Baby Formula can cause cavities, myth or fact?

We often hear that baby formula can cause cavities (dental caries) and damage children's teeth. This assumption is certainly not wrong but becomes incorrect if baby formula consumption is stopped.

Baby formula and other dairy products such as cheese have high calcium and phosphorus content, which are very necessary for developing teeth and bones.

Besides, calcium and phosphorus can also improve and strengthen tooth enamel structure that begins to dissolve by acids produced by bacteria.

According to a recent study by Nutrition Australia, the baby formula also contains casein, a protein that forms a protective layer on the tooth surface. This layer will protect teeth from bacterial acid exposure so that children are prevented from cavities.

Does baby formula cause cavities?

Photo by @iqram_shawon

Baby formula can prevent cavities, but many consider milk to cause cavities. The baby formula's sugar content causes the presence of holes because bacteria will ferment sugar into acids. However, the fermentation process requires a long time so the teeth will not have cavities if routinely cleaned or, at a minimum, rinsed by water after drinking baby formula

Baby formula can cause cavities if milk is taken just before going to sleep and then not cleaned. That causes teeth exposed to sugar for a long time. This term is known as nursing caries or bottle caries.

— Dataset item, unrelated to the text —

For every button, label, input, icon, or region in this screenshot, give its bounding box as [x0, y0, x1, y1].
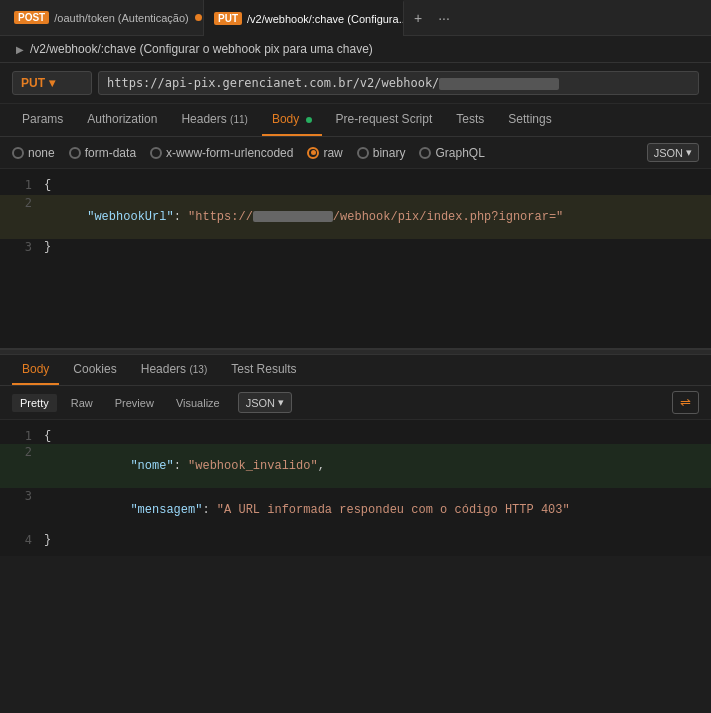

Bottle caries starts from the upper front teeth first, then almost all the teeth except the lower front teeth because they are protected by the tongue when baby formula enters the mouth.

You can protect your teeth from cavities by brushing your teeth with toothpaste at least twice a day regularly ie, after breakfast and before going to bed.

Some toothpaste manufacturers even add milk content in toothpaste because of the superiority of milk to prevent cavities.

Checking with the dentist also plays a vital role because teeth that are already cavities should be cleaned and patched to prevent further damage.